Ancient Rome
Roman Pompeii and the Bacchic Mysteries
1st century AD, Pompeii, Bay of Naples, Italy.
A third figure is looking down into the bowl and seeing not his own reflection but the reflection of the mask staring back at him.
‘Ancient Greek Drama, the tragedies of Euripides and the comedies of Aristophanes, formed a central part of the City Dionysia in Athens,’ said Miranda. ‘The City Dionysia was held in March, although the month wasn't called that then of course, and there was another Dionysian festival in January, timed to coincide with the completion of the fermentation of the new wine, at which Dionysus, or Bacchus as he was otherwise known, was said to be reborn.’
‘A vine that needs to be pruned and cut back in order that it can grow properly again next season,’ said Quintin. ‘Birth, death and rebirth; the vegetation cycle.’
‘Also the feeling that something powerful has entered you after drinking the wine, the blood of this god,’ said Miranda. ‘But do you know the most enlightening thing to survive of the Dionysian Mysteries, which were known as the Bacchic Mysteries in Roman times?’
‘That the wife of Spartacus, the Roman slave who led the Slave Revolt of 73 BC, believed her husband to be a reincarnation of Dionysus,’ said Quintin.
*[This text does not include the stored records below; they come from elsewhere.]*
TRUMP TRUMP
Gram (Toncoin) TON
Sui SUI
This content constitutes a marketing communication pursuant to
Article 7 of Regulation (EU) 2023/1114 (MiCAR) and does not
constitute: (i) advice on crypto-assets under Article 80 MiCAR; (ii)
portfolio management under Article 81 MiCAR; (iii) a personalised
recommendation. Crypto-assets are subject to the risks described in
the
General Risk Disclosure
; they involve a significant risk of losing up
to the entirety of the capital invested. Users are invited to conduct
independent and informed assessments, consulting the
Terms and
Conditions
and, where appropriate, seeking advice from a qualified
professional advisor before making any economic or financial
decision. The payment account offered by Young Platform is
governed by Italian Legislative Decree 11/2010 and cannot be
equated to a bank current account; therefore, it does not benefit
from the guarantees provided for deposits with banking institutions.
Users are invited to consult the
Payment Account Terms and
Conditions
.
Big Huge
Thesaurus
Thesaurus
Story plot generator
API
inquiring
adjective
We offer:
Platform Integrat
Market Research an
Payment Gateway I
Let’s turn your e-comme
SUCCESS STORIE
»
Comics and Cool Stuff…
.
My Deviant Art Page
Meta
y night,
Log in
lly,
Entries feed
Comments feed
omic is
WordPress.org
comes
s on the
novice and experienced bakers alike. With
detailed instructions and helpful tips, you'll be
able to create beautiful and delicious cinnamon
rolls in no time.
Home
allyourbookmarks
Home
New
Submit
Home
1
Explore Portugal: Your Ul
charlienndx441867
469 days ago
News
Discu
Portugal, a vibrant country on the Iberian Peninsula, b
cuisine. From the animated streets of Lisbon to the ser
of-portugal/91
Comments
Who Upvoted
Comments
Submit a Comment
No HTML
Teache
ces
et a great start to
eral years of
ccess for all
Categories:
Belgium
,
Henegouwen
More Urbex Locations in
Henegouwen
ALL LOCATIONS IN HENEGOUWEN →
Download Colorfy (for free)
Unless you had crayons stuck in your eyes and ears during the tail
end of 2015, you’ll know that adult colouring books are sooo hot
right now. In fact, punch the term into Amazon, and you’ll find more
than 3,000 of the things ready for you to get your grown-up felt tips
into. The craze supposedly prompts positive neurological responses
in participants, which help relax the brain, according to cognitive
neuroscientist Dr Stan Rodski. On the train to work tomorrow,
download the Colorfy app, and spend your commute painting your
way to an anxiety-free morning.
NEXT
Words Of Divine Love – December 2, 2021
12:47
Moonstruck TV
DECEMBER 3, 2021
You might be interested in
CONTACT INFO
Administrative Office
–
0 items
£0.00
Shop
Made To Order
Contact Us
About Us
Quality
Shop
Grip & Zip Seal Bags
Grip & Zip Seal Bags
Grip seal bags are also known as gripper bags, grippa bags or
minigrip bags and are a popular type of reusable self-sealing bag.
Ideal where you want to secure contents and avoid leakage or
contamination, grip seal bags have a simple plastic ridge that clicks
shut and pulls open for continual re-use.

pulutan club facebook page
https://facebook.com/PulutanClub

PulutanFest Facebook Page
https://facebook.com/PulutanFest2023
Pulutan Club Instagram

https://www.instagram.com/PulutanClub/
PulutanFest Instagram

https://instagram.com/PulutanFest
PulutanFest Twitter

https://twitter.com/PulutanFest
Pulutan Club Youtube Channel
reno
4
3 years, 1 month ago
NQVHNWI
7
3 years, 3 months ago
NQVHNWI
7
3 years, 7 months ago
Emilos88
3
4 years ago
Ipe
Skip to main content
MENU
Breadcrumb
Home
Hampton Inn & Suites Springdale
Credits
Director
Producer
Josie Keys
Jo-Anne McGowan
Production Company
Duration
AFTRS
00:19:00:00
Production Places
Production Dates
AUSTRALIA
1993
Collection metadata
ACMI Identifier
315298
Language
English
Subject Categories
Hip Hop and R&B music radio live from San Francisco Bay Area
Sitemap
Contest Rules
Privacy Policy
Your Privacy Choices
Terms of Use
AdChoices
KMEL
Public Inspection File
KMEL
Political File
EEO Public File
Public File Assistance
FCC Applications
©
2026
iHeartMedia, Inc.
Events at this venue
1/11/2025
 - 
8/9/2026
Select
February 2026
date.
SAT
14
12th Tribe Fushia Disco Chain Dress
‘Well, very interesting, but I was thinking of the frescoes that were miraculously preserved at the Bacchic Villa of the Mysteries just outside Pompeii in southern Italy, after the eruption of Vesuvius in 79 AD. They show what is believed to be a pictorial representation of a woman being initiated into the Mysteries. In two of these pictures, and the two that seem to deal with the central events of the initiation, a terrified female initiate is looking across on one angle of the room at a Satyr depicted on the next wall, a creature that is half man and half goat, holding a bowl in which is reflected the image of a mask that is being held by another Satyr standing nearby. A third figure is looking down into the bowl and seeing not his own reflection but the reflection of the mask staring back up at him. In close proximity to all this, the god Dionysus is reclining in the arms of his mother, the goddess Semele, who is sitting on a throne.’
‘The use of masks was probably how Athenian drama first evolved, in the sixth century BC,' said Quintin. 'All the actors wore masks, and each played several characters during the course of a play.’
‘But there is a goddess sitting on a throne,’ emphasised Miranda. 'And in a fresco later in the sequence we see the initiate being dressed up in new clothes with a mirror held up to her.’